[YOUR INSTRUCTIONS]
Could you retype the entries exactly as they are?

§

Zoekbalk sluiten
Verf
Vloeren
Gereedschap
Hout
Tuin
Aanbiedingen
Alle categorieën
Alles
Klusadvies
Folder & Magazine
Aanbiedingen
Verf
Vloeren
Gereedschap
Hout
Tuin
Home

§

[ANSWER BOX]
Zoekbalk sluiten
Verf
Vloeren
Gereedschap
Hout
Tuin
Aanbiedingen
Alle categorieën
Alles
Klusadvies
Folder & Magazine
Aanbiedingen
Verf
Vloeren
Gereedschap
Hout
Tuin
Home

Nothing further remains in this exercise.